Blackstone owns approximately 0.02 per cent of single-family homes in the US, according to company data, accounting for roughly 25,000 units.
“Given our ownership levels, we have virtually no ability to impact market rent trends,” Blackstone said in March in an online question and answer session responding to criticism. “Rents are going up because there is significantly less supply of housing across the globe than demand for it.”
Private equity investors in the US started buying up single-family homes following the 2008 subprime mortgage crisis and ensuing recession, said Barrett of the Canadian Urban Institute.
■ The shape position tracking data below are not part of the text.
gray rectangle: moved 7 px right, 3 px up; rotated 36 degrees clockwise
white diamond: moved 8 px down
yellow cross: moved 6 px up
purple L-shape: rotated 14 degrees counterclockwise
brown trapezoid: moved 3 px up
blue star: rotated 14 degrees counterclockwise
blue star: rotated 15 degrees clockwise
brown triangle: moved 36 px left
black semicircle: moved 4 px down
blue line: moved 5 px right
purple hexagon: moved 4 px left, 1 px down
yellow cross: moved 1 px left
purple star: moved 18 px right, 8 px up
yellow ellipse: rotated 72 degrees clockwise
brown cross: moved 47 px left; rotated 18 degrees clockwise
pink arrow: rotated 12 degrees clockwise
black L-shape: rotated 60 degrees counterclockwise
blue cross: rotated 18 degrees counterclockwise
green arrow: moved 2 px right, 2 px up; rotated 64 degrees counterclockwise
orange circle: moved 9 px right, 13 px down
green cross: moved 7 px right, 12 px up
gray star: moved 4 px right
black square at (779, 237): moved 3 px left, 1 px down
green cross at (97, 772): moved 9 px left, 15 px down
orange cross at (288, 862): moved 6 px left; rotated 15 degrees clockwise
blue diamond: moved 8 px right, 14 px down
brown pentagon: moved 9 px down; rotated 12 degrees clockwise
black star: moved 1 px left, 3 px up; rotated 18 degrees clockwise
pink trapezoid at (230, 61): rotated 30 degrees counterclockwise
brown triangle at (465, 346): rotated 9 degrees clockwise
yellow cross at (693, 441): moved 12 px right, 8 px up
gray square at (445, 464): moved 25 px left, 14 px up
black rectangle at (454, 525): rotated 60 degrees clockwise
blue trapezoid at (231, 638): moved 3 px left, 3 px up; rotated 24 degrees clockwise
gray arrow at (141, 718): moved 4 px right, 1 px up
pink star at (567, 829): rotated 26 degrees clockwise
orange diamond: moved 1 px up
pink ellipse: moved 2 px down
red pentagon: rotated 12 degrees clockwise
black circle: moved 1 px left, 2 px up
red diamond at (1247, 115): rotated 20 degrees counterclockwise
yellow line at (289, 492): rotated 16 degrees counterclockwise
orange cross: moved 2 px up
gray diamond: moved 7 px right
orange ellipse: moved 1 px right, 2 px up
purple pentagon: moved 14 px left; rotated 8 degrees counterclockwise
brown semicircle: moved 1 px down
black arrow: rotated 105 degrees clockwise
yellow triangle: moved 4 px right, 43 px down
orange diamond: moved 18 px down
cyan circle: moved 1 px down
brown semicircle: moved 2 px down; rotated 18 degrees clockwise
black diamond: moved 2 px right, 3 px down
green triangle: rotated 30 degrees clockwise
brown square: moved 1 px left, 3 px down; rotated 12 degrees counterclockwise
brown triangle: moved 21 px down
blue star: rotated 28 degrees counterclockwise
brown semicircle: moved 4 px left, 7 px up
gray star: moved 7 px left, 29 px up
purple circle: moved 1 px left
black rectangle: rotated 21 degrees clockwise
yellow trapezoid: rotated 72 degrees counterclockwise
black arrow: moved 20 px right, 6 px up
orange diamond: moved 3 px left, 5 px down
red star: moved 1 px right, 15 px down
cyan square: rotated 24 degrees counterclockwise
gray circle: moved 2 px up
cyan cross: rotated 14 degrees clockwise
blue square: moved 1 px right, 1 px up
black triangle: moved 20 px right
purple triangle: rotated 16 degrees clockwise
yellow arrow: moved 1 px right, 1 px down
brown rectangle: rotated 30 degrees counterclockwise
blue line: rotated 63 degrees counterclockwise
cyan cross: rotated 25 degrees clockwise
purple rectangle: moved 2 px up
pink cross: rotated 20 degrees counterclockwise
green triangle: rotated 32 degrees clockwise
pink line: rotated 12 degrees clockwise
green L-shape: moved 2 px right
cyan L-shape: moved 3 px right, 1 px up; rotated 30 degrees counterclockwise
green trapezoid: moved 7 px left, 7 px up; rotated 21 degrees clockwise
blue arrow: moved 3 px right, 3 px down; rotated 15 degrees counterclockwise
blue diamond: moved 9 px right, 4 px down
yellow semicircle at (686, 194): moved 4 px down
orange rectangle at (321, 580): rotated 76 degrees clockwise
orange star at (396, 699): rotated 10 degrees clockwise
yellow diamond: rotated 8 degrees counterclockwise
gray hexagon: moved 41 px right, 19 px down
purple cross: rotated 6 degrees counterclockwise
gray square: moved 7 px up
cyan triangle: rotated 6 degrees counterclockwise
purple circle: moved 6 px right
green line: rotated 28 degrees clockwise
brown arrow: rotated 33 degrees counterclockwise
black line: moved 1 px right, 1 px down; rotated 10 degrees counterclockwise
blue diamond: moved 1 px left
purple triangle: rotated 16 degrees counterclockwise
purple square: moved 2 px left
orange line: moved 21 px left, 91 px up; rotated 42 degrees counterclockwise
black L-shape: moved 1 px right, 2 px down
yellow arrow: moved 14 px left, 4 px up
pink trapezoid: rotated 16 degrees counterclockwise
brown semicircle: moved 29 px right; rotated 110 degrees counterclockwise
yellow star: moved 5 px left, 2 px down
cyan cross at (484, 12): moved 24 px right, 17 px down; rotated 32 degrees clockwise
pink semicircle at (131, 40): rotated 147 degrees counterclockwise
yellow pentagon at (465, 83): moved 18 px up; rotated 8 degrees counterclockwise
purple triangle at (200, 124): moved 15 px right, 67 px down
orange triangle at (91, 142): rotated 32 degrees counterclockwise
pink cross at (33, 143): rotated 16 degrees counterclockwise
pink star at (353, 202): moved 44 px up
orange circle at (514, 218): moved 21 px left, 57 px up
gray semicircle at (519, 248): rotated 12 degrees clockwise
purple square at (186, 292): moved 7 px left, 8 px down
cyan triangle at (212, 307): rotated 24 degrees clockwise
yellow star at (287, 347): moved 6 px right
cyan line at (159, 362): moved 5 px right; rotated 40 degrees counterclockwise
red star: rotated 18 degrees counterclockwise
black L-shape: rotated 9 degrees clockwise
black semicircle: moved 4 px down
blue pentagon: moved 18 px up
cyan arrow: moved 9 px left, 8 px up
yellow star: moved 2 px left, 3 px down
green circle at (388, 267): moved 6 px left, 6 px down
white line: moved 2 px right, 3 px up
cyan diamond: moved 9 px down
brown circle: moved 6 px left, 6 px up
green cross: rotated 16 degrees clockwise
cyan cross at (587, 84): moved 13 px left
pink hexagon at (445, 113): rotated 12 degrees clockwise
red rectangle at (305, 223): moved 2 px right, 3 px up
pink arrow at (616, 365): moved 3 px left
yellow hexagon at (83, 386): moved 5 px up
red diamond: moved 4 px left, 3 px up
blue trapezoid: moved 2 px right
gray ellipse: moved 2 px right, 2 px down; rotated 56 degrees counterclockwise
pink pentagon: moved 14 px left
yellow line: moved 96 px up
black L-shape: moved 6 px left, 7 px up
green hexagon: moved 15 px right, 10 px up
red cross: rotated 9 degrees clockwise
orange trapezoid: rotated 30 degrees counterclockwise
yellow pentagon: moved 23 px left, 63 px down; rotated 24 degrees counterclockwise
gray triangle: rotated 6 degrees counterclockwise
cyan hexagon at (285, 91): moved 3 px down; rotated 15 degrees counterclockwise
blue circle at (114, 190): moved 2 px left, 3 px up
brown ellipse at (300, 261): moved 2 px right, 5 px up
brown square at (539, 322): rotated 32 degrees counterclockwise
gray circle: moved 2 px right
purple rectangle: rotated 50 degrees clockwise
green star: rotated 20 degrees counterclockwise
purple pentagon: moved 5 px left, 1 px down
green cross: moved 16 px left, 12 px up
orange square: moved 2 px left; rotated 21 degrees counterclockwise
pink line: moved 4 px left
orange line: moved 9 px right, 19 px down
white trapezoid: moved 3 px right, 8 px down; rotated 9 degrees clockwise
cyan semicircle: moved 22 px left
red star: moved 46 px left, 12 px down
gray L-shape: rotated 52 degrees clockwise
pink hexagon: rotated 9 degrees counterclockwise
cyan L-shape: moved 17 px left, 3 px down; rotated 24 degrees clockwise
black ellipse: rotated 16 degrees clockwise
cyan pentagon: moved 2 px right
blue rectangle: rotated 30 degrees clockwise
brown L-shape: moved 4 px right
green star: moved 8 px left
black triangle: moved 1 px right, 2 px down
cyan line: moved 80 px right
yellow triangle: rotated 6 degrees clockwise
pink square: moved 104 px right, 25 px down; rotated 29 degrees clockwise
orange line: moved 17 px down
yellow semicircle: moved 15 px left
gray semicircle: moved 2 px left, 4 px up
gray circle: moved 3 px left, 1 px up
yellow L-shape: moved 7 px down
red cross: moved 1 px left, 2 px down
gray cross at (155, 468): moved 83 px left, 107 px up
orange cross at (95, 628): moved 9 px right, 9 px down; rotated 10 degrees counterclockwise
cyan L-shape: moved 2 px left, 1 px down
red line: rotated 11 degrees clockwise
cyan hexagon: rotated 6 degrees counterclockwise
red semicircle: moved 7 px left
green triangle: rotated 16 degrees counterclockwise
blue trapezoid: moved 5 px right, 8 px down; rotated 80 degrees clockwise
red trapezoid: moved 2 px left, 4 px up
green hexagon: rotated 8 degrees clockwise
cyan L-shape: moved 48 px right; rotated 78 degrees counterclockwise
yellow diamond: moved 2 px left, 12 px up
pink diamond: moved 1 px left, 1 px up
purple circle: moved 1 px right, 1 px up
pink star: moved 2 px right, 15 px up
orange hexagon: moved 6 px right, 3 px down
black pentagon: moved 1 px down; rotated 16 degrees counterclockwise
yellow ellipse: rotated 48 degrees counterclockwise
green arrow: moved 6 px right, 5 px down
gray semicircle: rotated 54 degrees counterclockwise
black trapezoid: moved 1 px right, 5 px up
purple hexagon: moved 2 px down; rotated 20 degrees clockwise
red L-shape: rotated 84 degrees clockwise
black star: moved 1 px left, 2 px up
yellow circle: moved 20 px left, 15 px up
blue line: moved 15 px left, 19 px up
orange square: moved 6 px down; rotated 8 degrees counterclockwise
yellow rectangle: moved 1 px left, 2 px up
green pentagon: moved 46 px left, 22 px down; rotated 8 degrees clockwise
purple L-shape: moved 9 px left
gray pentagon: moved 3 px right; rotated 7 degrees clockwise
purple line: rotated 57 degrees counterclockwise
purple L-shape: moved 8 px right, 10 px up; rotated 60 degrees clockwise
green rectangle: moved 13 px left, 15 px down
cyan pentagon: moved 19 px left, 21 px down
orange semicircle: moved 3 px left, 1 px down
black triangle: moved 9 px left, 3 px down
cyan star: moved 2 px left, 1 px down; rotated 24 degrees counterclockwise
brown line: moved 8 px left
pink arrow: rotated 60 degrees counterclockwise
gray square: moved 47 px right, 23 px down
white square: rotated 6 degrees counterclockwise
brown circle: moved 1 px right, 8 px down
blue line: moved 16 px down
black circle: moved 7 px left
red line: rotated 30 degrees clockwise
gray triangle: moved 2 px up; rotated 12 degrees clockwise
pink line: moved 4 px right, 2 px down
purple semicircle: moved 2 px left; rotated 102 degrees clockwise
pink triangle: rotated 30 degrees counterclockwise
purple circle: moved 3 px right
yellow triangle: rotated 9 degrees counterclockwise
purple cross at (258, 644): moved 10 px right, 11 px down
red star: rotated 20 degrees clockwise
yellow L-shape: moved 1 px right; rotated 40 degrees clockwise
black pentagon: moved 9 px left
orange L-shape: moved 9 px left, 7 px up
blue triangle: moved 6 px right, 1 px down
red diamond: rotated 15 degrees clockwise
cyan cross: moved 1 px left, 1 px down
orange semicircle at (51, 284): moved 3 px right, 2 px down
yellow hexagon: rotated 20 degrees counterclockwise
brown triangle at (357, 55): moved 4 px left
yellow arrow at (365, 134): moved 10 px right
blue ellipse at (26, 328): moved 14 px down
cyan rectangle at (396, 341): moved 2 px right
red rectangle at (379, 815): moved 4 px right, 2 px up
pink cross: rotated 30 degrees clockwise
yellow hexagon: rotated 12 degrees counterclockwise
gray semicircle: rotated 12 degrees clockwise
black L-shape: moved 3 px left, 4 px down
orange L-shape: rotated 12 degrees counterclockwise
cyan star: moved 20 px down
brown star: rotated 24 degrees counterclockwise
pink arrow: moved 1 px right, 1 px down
But the trend did not catch on to nearly the same degree in Canada.
Since then, corporate landlords have acquired an estimated 350,000 homes, according to testimony heard by the US House financial services committee on June 28 probing affordability challenges and private equity.
In the US, institutional investors now own an estimated 350,000 houses, according to congressional testimony, and the share is increasing. (Graeme Roy/The Canadian Press)
By 2030, investors could control as much as 40 per cent of the US rental home market, according to data cited by PERE, an industry journal.
Aside from fears about deep-pocketed financiers out-competing regular people to buy homes, tenants renting from big investors have faced a slew of problems, said Madeline Bankson, a researcher with the Private Equity Stakeholder Project, a US-based advocacy group.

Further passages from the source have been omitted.